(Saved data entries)
===============

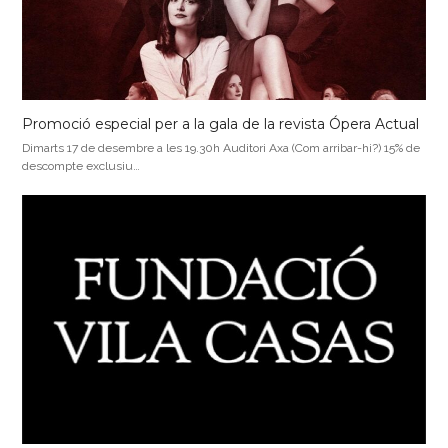
Promoció especial per a la gala de la revista Ópera Actual
Dimarts 17 de desembre a les 19.30h Auditori Axa (Com arribar-hi?) 15% de
descompte exclusiu…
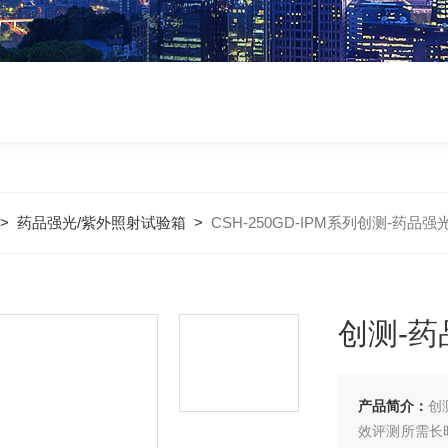
>
药品强光/紫外照射试验箱
>
CSH-250GD-IPM系列创测-药
创测-
产品简介：
创
效评测所需长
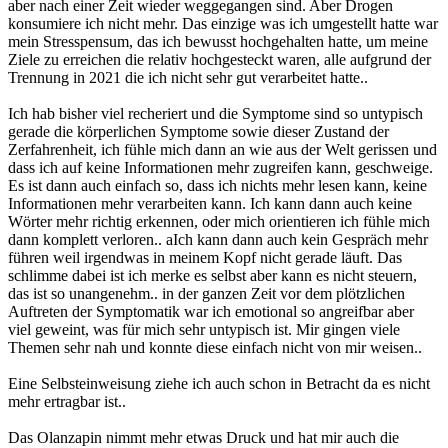
aber nach einer Zeit wieder weggegangen sind. Aber Drogen
konsumiere ich nicht mehr. Das einzige was ich umgestellt hatte war
mein Stresspensum, das ich bewusst hochgehalten hatte, um meine
Ziele zu erreichen die relativ hochgesteckt waren, alle aufgrund der
Trennung in 2021 die ich nicht sehr gut verarbeitet hatte..
Ich hab bisher viel recheriert und die Symptome sind so untypisch
gerade die körperlichen Symptome sowie dieser Zustand der
Zerfahrenheit, ich fühle mich dann an wie aus der Welt gerissen und
dass ich auf keine Informationen mehr zugreifen kann, geschweige.
Es ist dann auch einfach so, dass ich nichts mehr lesen kann, keine
Informationen mehr verarbeiten kann. Ich kann dann auch keine
Wörter mehr richtig erkennen, oder mich orientieren ich fühle mich
dann komplett verloren.. aIch kann dann auch kein Gespräch mehr
führen weil irgendwas in meinem Kopf nicht gerade läuft. Das
schlimme dabei ist ich merke es selbst aber kann es nicht steuern,
das ist so unangenehm.. in der ganzen Zeit vor dem plötzlichen
Auftreten der Symptomatik war ich emotional so angreifbar aber
viel geweint, was für mich sehr untypisch ist. Mir gingen viele
Themen sehr nah und konnte diese einfach nicht von mir weisen..
Eine Selbsteinweisung ziehe ich auch schon in Betracht da es nicht
mehr ertragbar ist..
Das Olanzapin nimmt mehr etwas Druck und hat mir auch die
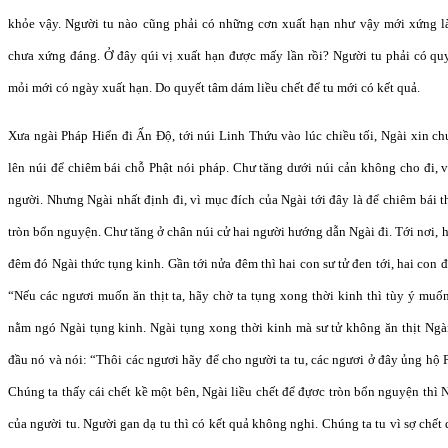
khỏe vậy. Người tu nào cũng phải có những cơn xuất hạn như vậy mới xứng là
chưa xứng đáng. Ở đây qúi vị xuất hạn được mấy lần rồi? Người tu phải có qu
mỏi mới có ngày xuất hạn. Do quyết tâm dám liều chết để tu mới có kết quả.
Xưa ngài Pháp Hiển đi Ấn Độ, tới núi Linh Thứu vào lúc chiều tối, Ngài xin c
lên núi để chiêm bái chỗ Phật nói pháp. Chư tăng dưới núi cản không cho đi, vì
người. Nhưng Ngài nhất định đi, vì mục đích của Ngài tới đây là để chiêm bái t
tròn bổn nguyện. Chư tăng ở chân núi cử hai người hướng dẫn Ngài đi. Tới nơi, ha
đêm đó Ngài thức tụng kinh. Gần tới nửa đêm thì hai con sư tử đen tới, hai con 
“Nếu các ngươi muốn ăn thịt ta, hãy chờ ta tụng xong thời kinh thì tùy ý muốn
nằm ngó Ngài tụng kinh. Ngài tụng xong thời kinh mà sư tử không ăn thịt Ngài
đầu nó và nói: “Thôi các ngươi hãy để cho người ta tu, các ngươi ở đây ủng hộ Ph
Chúng ta thấy cái chết kề một bên, Ngài liều chết để đựơc tròn bổn nguyện thì
của người tu. Người gan dạ tu thì có kết quả không nghi. Chúng ta tu vì sợ chết 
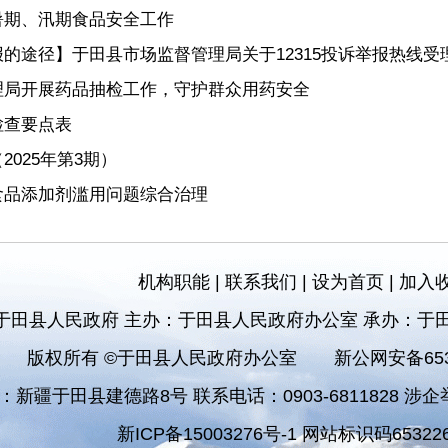
暑期、汛期食品安全工作
的途径】于田县市场监督管理局关于12315投诉举报热线受
理局开展药品抽检工作，守护群众用药安全
检查要点表
025年第3期）
食品添加剂滥用问题综合治理
机构职能
|
联系我们
|
设为首页
|
加入
于田县人民政府 主办：于田县人民政府办公室 承办：于
版权所有 ©于田县人民政府办公室
新公网安备6532
：新疆于田县建德路8号 联系电话：0903-6811828 涉企举报
新ICP备15003276号-1 网站标识码653226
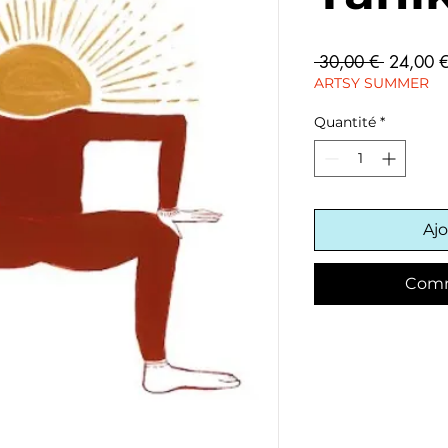
Prix
 30,00 € 
24,00 
original
ARTSY SUMMER
Quantité
*
Ajo
Comm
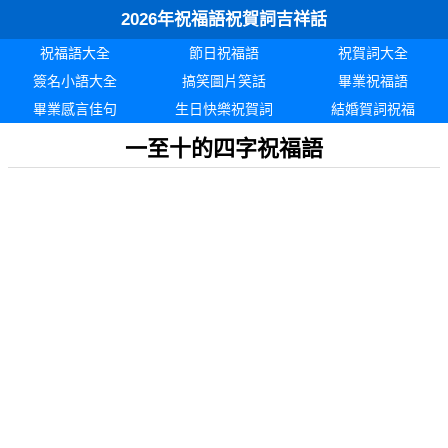
2026年祝福語祝賀詞吉祥話
祝福語大全
節日祝福語
祝賀詞大全
簽名小語大全
搞笑圖片笑話
畢業祝福語
畢業感言佳句
生日快樂祝賀詞
結婚賀詞祝福
一至十的四字祝福語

===============

If a picture appears among the records, leave it out, and otherwise reproduce exactly every line from the first line through the one with "thì tùy ý muốn", both included.

Promoció especial per a la gala de la revista Ópera Actual
Dimarts 17 de desembre a les 19.30h Auditori Axa (Com arribar-hi?) 15% de
descompte exclusiu…
>
药品强光/紫外照射试验箱
>
CSH-250GD-IPM系列创测-药
创测-
产品简介：
创
效评测所需长
aber nach einer Zeit wieder weggegangen sind. Aber Drogen
konsumiere ich nicht mehr. Das einzige was ich umgestellt hatte war
mein Stresspensum, das ich bewusst hochgehalten hatte, um meine
Ziele zu erreichen die relativ hochgesteckt waren, alle aufgrund der
Trennung in 2021 die ich nicht sehr gut verarbeitet hatte..
Ich hab bisher viel recheriert und die Symptome sind so untypisch
gerade die körperlichen Symptome sowie dieser Zustand der
Zerfahrenheit, ich fühle mich dann an wie aus der Welt gerissen und
dass ich auf keine Informationen mehr zugreifen kann, geschweige.
Es ist dann auch einfach so, dass ich nichts mehr lesen kann, keine
Informationen mehr verarbeiten kann. Ich kann dann auch keine
Wörter mehr richtig erkennen, oder mich orientieren ich fühle mich
dann komplett verloren.. aIch kann dann auch kein Gespräch mehr
führen weil irgendwas in meinem Kopf nicht gerade läuft. Das
schlimme dabei ist ich merke es selbst aber kann es nicht steuern,
das ist so unangenehm.. in der ganzen Zeit vor dem plötzlichen
Auftreten der Symptomatik war ich emotional so angreifbar aber
viel geweint, was für mich sehr untypisch ist. Mir gingen viele
Themen sehr nah und konnte diese einfach nicht von mir weisen..
Eine Selbsteinweisung ziehe ich auch schon in Betracht da es nicht
mehr ertragbar ist..
Das Olanzapin nimmt mehr etwas Druck und hat mir auch die
khỏe vậy. Người tu nào cũng phải có những cơn xuất hạn như vậy mới xứng là
chưa xứng đáng. Ở đây qúi vị xuất hạn được mấy lần rồi? Người tu phải có qu
mỏi mới có ngày xuất hạn. Do quyết tâm dám liều chết để tu mới có kết quả.
Xưa ngài Pháp Hiển đi Ấn Độ, tới núi Linh Thứu vào lúc chiều tối, Ngài xin c
lên núi để chiêm bái chỗ Phật nói pháp. Chư tăng dưới núi cản không cho đi, vì
người. Nhưng Ngài nhất định đi, vì mục đích của Ngài tới đây là để chiêm bái t
tròn bổn nguyện. Chư tăng ở chân núi cử hai người hướng dẫn Ngài đi. Tới nơi, ha
đêm đó Ngài thức tụng kinh. Gần tới nửa đêm thì hai con sư tử đen tới, hai con 
“Nếu các ngươi muốn ăn thịt ta, hãy chờ ta tụng xong thời kinh thì tùy ý muốn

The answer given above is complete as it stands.